Grandpa tilts the cup towards me like a toast. “That’s my boy.”
I slide my chair closer to Grandpa.
I’m on the team that has the power to make Trent completely one-eighty like that. What a spin of the bottle.
Trent’s gaze flicks over mine and snags on the grin I’m biting.
I gesture lazily at the whiskey. “Can I try, Grandpa?”
“Go for it.”
I take the cup and swallow half before I can think better of it.
Grandpa watches me, his bushy brows arching slightly. Then he looks into the cup, sighs like a man burdened by misfortune, and turns to Trent, who’s already settling into the chair on his other side.
“Let me guess. You also want a try.”
Trent picks up the cup and finishes it off with a clean, easy tip of his wrist.
Grandpa’s bark of laughter fills the room.
Trent sinks deeper into his chair, his gaze gliding briefly over the postcards on the wall before landing on nothing.
This is a play they’ve done before.
And somehow, I moved into it seamlessly.
Like I’m not an outsider. Not a stranger trying to keep up.
And... itshouldhave felt staged. Awkward. Like an act I was still learning to perfect.
But it had been too easy.
Like my body remembered I’ve done this before. I’ve once been someone’s grandson. Someone’s younger brother.

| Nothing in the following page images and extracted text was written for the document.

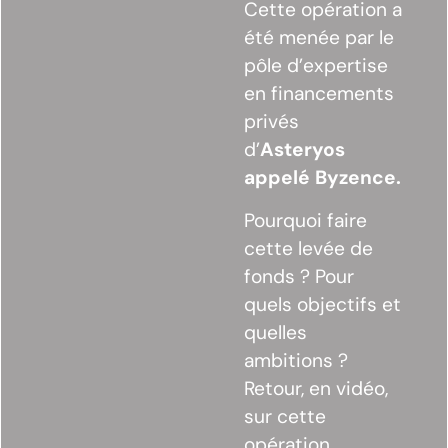
Cette opération a
été menée par le
pôle d’expertise
en financements
privés
d’
Asteryos
appelé Byzence.
Pourquoi faire
cette levée de
fonds ? Pour
quels objectifs et
quelles
ambitions ?
Retour, en vidéo,
sur cette
opération,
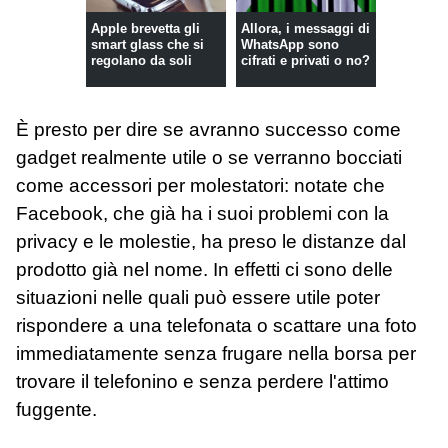
Apple brevetta gli
Allora, i messaggi di
smart glass che si
WhatsApp sono
regolano da soli
cifrati e privati o no?
È presto per dire se avranno successo come
gadget realmente utile o se verranno bocciati
come accessori per molestatori: notate che
Facebook, che già ha i suoi problemi con la
privacy e le molestie, ha preso le distanze dal
prodotto già nel nome. In effetti ci sono delle
situazioni nelle quali può essere utile poter
rispondere a una telefonata o scattare una foto
immediatamente senza frugare nella borsa per
trovare il telefonino e senza perdere l'attimo
fuggente.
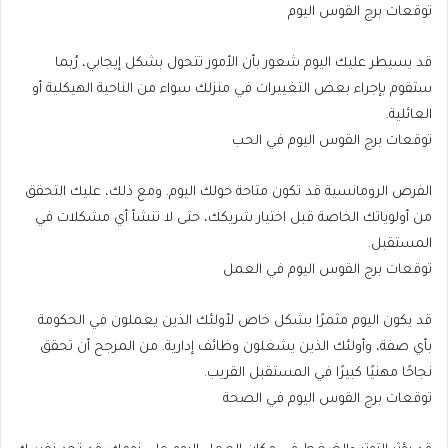
توقعات برج القوس اليوم
قد يسيطر عليك اليوم شعور بأن الأمور تتحول بشكل إيجابي، رُبما
ستقوم بإجراء بعض التغييرات في منزلك سواء من الناحية الهيكلية أو
العائلية.
توقعات برج القوس اليوم في الحب
الفرص الرومانسية قد تكون متاحة حولك اليوم. ومع ذلك، عليك التحقق
من أولوياتك الخاصة قبل اختيار شريكك، حتى لا تنشأ أي مشكلات في
المستقبل.
توقعات برج القوس اليوم في العمل
قد يكون اليوم مثمرًا بشكل خاص لأولئك الذين يعملون في الحكومة
بأي صفة، وأولئك الذين يشغلون وظائف إدارية. من المرجح أن تحقق
نجاحًا مهنيًا كبيرًا في المستقبل القريب.
توقعات برج القوس اليوم في الصحة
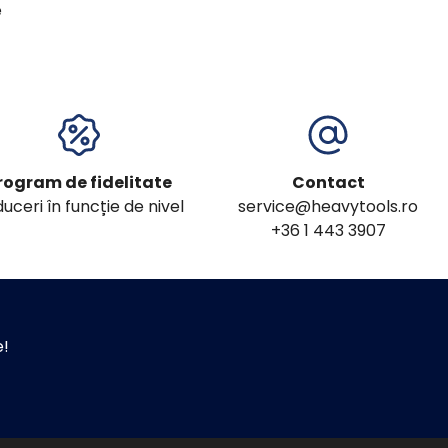
e
rogram de fidelitate
Contact
uceri în funcție de nivel
service@heavytools.ro
+36 1 443 3907
e!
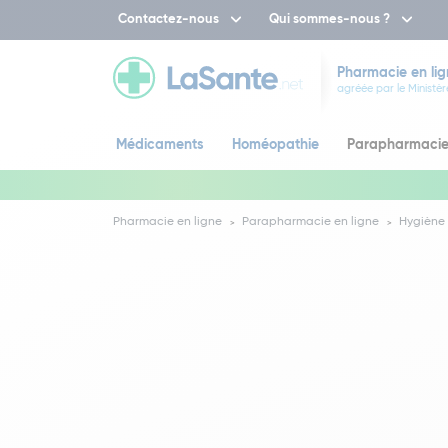
Contactez-nous
Qui sommes-nous ?
Pharmacie en lig
agréée par le Ministèr
Médicaments
Homéopathie
Parapharmaci
Pharmacie en ligne
Parapharmacie en ligne
Hygiène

Trent leans forwards, sharply, his gaze pinching on me. “It was a long flight. You’re tired. You need to rest.”
He saw my shiver.
He’s . . . covering for me. For Grandpa?
Or genuinely concerned?
My throat tightens. My jaw aches. “I’m fine, Trenty.”
Trent is already up, gesturing me out of the chair. Catching it when it tips.
Grandpa reshuffles his cards, chuckling.
I’m not sure what I was expecting.
But it wasn’t bunk beds.
I stop, my chest crushing. It feels like stepping into a space already so full it has to squeeze the last breath out of me just so I can fit.
I drag my gaze around, taking it in.
One half lived in. The other, frozen.